Overview of current research projects in the group
Solar Photochemistry and Photoelectrochemistry
An important goal of this aspect of our research is to develop new kinds of nanomaterials that will lead to more efficient and less expensive solar energy conversion devices. Dye-sensitized solar cells, developed over two decades ago by
Michael Gratzel and coworkers, can use the solar spectrum more efficiently when they are coupled to nanostructures that trap visible light or selectively re-direct infrared light to a silicon solar cell. In a collaborative project with the
Lakhtakia and
Mayer groups, we are now exploring solar cell designs that combine plasmonic (metal) nanostructures and periodic dielectrics (photonic crystals) to control the flow of light. By incorporating nanoparticles that catalyze water oxidation into dye sensitized solar cells, it is possible to split water to hydrogen and oxygen using visible light. We use biomimetic principles to control electron and proton transfer reactions in these cells and transient spectroscopic techniques to measure their kinetics.
Nanowires
Several projects in the group use porous membranes as templates for growing nanowires and nanorods. Multi-segment nanowires have interesting electronic properties, such as transistor and diode behavior and in some cases unusual low temperature transport properties. As part of the Penn State MRSEC, we are studying quasi-1D superconductivity in nanowires in collaboration with physicists
Moses Chan,
Jainendra Jain, and
Nitin Samarth. In collaboration with the
Sen,
Velegol,
Crespi groups, we are studying the movement of multi-segment nanorods powered by spontaneous catalytic reactions. These nanorods were the first examples, outside of biological systems, of autonomously powered nano- and micromotors. In many ways, they resemble living microbial motors and exhibit similar kinds of collective behavior. The principles of catalytically driven movement have now been used to design microscale pumps and rotors, and to study the powered motion of individual enzyme molecules.

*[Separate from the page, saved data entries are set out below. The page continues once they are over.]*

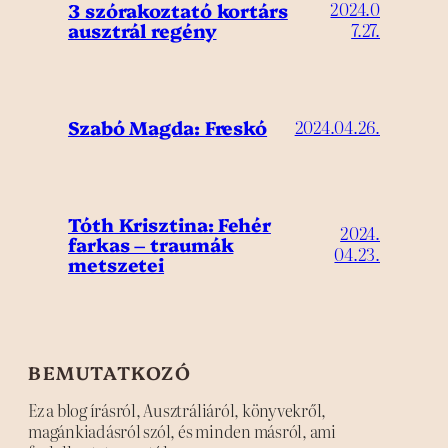
3 szórakoztató kortárs
2024.0
ausztrál regény
7.27.
Szabó Magda: Freskó
2024.04.26.
Tóth Krisztina: Fehér
2024.
farkas – traumák
04.23.
metszetei
BEMUTATKOZÓ
Ez a blog írásról, Ausztráliáról, könyvekről,
magánkiadásról szól, és minden másról, ami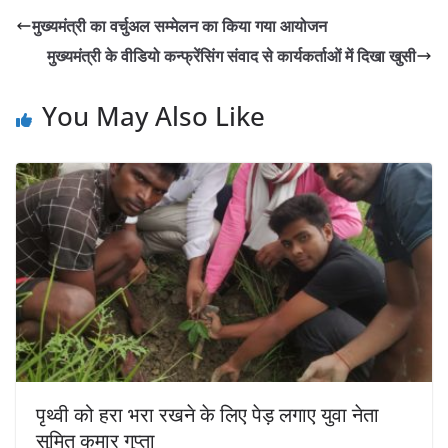
s
e
er
l
y
e
मुख्यमंत्री का वर्चुअल सम्मेलन का किया गया आयोजन
A
b
Li
मुख्यमंत्री के वीडियो कन्फ्रेंसिंग संवाद से कार्यकर्ताओं में दिखा खुसी
p
o
n
p
o
k
You May Also Like
k
पृथ्वी को हरा भरा रखने के लिए पेड़ लगाए युवा नेता
सुमित कुमार गुप्ता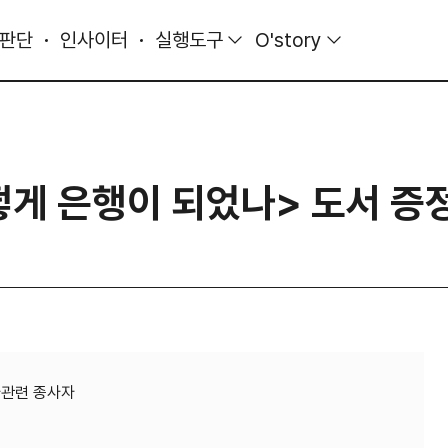
 판단
인사이터
실행도구
O'story
어떻게 은행이 되었나> 도서 증
인사관련 종사자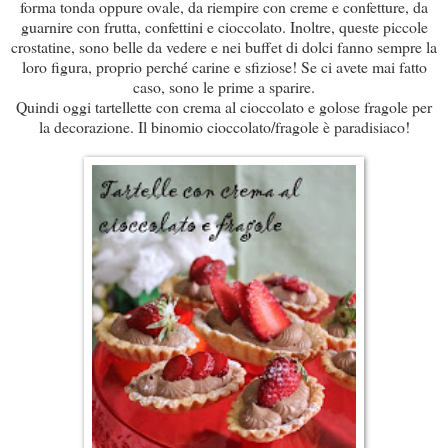
forma tonda oppure ovale, da riempire con creme e confetture, da
guarnire con frutta, confettini e cioccolato. Inoltre, queste piccole
crostatine, sono belle da vedere e nei buffet di dolci fanno sempre la
loro figura, proprio perché carine e sfiziose! Se ci avete mai fatto
caso, sono le prime a sparire.
Quindi oggi tartellette con crema al cioccolato e golose fragole per
la decorazione. Il binomio cioccolato/fragole è paradisiaco!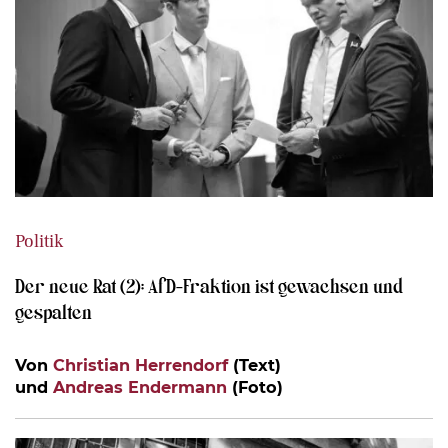
Politik
Der neue Rat (2): AfD-Fraktion ist gewachsen und
gespalten
Von
Christian Herrendorf
(Text)
und
Andreas Endermann
(Foto)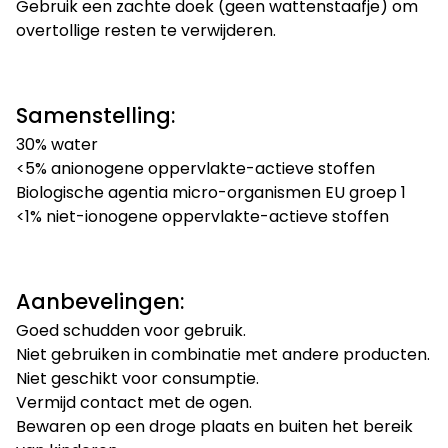
Gebruik een zachte doek (geen wattenstaafje) om
overtollige resten te verwijderen.
Samenstelling:
30% water
<5% anionogene oppervlakte-actieve stoffen
Biologische agentia micro-organismen EU groep 1
<1% niet-ionogene oppervlakte-actieve stoffen
Aanbevelingen:
Goed schudden voor gebruik.
Niet gebruiken in combinatie met andere producten.
Niet geschikt voor consumptie.
Vermijd contact met de ogen.
Bewaren op een droge plaats en buiten het bereik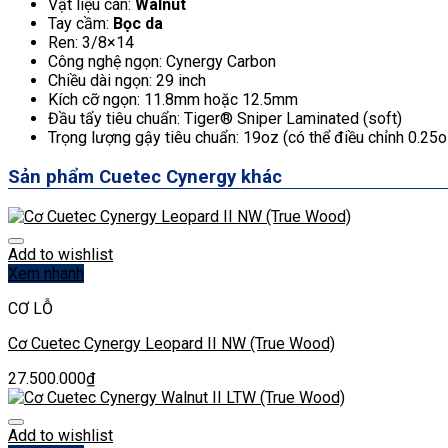
Vật liệu cán:
Walnut
Tay cầm:
Bọc da
Ren: 3/8×14
Công nghệ ngọn: Cynergy Carbon
Chiều dài ngọn: 29 inch
Kích cỡ ngọn: 11.8mm hoặc 12.5mm
Đầu tẩy tiêu chuẩn: Tiger® Sniper Laminated (soft)
Trọng lượng gậy tiêu chuẩn: 19oz (có thể điều chỉnh 0.25o
Sản phẩm Cuetec Cynergy khác
Add to wishlist
Xem nhanh
CƠ LỖ
Cơ Cuetec Cynergy Leopard II NW (True Wood)
27.500.000
₫
Add to wishlist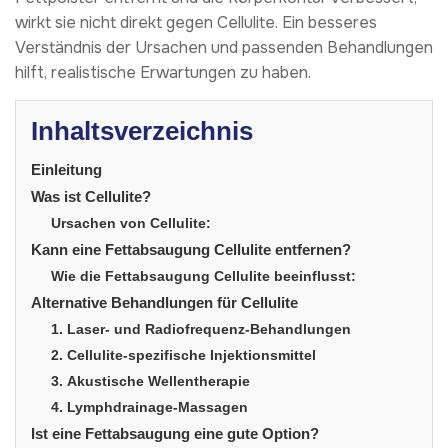
wirkt sie nicht direkt gegen Cellulite. Ein besseres
Verständnis der Ursachen und passenden Behandlungen
hilft, realistische Erwartungen zu haben.
Inhaltsverzeichnis
Einleitung
Was ist Cellulite?
Ursachen von Cellulite:
Kann eine Fettabsaugung Cellulite entfernen?
Wie die Fettabsaugung Cellulite beeinflusst:
Alternative Behandlungen für Cellulite
1. Laser- und Radiofrequenz-Behandlungen
2. Cellulite-spezifische Injektionsmittel
3. Akustische Wellentherapie
4. Lymphdrainage-Massagen
Ist eine Fettabsaugung eine gute Option?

Functional Inorganic Layered Materials
We are developing a set of soft chemical reactions that topochemically interconvert different structural families of layered and three-dimensional perovskites. Layered perovskites, metal phosphates, clays, and other lamellar solids can be grown layer-by-layer and converted to other interesting nanoscale morphologies (such as nano-scrolls and tubes) by means of intercalation, exfoliation, and restacking reactions. These materials are of particular interest to us novel low-dimensional electronic conductors, as catalyst supports, as electrode materials for batteries, and as ionic conductors in intermediate temperature fuel cells.
In-Situ Remediation of Contaminants in Soil and Groundwater Using Nanoscale Reagents
Layer-by-layer assembly on nanoparticle surfaces is being studied as a means of controlling core-shell structure and particle aggregation for optimized sub-surface transport, targeting of insoluble contaminants, and concentration of soluble contaminants at the reactive nanoparticle surface.